College of Education researcher Cheryl Fields-Smith will spend the next two years studying home schooling among African-American families, in hopes of finding new teaching methods that will lead to greater success for black students in public schools.
Fields-Smith, an assistant professor of early childhood education, has received a grant from the Spencer Foundation for a project titled, “Extreme Involvement: An Investigation of Home Schooling Among Black Families.”
“I want to debunk the myth that African-American parents are not as involved with their children’s education as other ethnicities,” said Fields-Smith, who wrote her dissertation on African-American parental involvement under the guidance of Emory University scholar and author Vanessa Siddle Walker.
“Since arriving at UGA two years ago, I have been burning to interview African-American parents who have demonstrated different levels of parental involvement, and this past fall I interviewed one woman who home schooled her children and I was intrigued,” Fields-Smith said.
Review literature on the subject of home schooling has led many people to believe that home schooling is something that only middle-class white parents with similar religious backgrounds do, she said.
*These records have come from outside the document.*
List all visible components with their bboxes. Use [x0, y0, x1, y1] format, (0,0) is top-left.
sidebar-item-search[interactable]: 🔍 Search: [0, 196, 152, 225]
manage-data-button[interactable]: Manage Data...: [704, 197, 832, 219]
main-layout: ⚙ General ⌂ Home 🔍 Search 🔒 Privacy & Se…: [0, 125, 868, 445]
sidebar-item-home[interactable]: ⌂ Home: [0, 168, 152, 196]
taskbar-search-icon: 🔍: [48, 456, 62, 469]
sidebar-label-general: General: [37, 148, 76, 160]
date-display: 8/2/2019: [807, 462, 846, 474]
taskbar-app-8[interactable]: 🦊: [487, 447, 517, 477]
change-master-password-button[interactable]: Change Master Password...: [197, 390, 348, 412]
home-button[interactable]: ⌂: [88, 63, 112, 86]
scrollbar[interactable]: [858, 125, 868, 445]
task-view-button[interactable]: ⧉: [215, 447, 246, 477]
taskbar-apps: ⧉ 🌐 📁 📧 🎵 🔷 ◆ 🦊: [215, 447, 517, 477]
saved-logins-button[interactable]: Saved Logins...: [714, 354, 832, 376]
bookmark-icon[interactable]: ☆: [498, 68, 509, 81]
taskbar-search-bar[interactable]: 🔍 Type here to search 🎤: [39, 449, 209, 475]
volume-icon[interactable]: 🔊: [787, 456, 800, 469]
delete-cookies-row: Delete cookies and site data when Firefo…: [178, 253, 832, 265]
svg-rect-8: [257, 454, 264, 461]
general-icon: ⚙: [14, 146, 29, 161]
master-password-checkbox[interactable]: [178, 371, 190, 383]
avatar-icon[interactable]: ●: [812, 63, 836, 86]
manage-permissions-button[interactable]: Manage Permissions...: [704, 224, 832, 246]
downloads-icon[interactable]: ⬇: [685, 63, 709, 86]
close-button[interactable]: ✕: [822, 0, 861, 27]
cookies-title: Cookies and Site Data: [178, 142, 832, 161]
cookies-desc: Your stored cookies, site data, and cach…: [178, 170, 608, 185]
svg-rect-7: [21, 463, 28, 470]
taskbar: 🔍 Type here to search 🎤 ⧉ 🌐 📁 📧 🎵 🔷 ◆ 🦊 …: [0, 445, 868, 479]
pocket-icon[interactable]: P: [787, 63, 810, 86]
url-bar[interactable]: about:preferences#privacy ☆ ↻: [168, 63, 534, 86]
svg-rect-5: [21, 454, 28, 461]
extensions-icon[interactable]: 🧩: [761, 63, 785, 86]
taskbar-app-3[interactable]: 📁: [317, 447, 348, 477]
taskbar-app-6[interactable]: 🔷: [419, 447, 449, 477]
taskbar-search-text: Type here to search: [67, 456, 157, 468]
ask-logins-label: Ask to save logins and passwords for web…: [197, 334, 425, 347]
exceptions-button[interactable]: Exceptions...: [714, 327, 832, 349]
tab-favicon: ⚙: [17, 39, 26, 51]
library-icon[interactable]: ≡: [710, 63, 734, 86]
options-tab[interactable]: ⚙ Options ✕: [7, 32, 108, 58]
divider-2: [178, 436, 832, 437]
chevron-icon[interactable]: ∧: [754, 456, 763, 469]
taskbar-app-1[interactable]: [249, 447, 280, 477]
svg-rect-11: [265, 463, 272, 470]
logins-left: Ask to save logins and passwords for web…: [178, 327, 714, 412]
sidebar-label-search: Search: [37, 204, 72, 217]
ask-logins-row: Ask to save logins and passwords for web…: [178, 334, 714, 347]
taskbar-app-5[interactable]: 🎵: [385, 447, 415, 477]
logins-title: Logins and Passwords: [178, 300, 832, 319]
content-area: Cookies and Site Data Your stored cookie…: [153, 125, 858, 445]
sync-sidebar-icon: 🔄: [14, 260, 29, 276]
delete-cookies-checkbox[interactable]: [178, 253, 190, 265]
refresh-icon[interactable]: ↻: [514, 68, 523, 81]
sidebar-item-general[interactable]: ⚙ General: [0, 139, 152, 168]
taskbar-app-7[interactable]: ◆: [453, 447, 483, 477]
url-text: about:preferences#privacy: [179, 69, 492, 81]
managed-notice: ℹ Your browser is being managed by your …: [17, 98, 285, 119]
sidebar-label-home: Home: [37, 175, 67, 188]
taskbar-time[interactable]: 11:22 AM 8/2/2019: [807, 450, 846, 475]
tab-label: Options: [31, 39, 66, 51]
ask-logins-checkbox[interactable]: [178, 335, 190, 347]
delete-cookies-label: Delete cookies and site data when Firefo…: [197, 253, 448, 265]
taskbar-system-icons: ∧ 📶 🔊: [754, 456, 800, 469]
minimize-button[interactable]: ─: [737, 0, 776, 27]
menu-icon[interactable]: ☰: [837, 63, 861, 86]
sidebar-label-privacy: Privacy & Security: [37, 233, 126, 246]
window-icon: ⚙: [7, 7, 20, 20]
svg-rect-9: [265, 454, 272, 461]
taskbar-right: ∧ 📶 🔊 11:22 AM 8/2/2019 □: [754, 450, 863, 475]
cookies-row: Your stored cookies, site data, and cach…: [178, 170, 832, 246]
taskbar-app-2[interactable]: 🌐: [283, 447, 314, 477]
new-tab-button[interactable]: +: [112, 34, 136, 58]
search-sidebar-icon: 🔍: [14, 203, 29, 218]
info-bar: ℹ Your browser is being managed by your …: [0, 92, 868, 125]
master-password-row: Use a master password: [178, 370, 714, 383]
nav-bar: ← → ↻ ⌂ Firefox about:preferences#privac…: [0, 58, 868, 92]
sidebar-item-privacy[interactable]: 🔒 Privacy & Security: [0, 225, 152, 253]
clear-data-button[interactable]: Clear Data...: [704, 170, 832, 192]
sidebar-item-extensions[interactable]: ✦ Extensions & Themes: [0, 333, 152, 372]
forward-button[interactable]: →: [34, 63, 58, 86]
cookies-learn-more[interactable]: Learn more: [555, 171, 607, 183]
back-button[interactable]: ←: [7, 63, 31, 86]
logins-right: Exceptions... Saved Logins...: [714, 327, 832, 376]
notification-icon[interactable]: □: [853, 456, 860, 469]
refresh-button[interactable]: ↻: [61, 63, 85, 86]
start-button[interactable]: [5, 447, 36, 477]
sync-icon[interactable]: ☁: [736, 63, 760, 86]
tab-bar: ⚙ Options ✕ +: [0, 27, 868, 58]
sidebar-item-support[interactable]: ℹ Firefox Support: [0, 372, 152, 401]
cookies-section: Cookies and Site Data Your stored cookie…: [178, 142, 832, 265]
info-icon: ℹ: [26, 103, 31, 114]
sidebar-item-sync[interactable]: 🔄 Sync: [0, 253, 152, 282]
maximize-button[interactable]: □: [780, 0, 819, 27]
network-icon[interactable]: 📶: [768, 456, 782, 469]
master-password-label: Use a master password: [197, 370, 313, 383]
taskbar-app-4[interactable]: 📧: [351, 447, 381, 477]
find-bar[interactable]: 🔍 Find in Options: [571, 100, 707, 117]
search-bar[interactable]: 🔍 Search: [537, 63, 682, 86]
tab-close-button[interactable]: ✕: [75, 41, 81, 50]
Although researchers have investigated home-schooled students’ academic performance, studies have neglected to give empirical evidence of African-American children’s or parents’ perceptions.
“By researching black families’ beliefs, concerns and desires for their children’s education, we can better understand the reasons black parents home school their children and how they reach and teach their children at home,” Fields-Smith said.
“As parents, we know our children better than anyone else. It helps to know their strengths and ways in which they learn most effectively,” she said. “This is an advantage parents have over schools. At home, parents have more flexibility, and they can go more in-depth with what they study and how they integrate the curriculum. They can take kids on field trips or to museums. It’s more difficult to do this in schools.”
Although the project is in its infancy, Fields-Smith hopes to find new teaching methods used at home that can be equally useful in public classrooms.
“Some parents say that public schools need to find ways to address children’s cultural needs and teach a subject from multiple perspectives, rather than just one,” she said, “or perhaps even need to assess children’s needs for exercise and movement, so they can concentrate more easily.”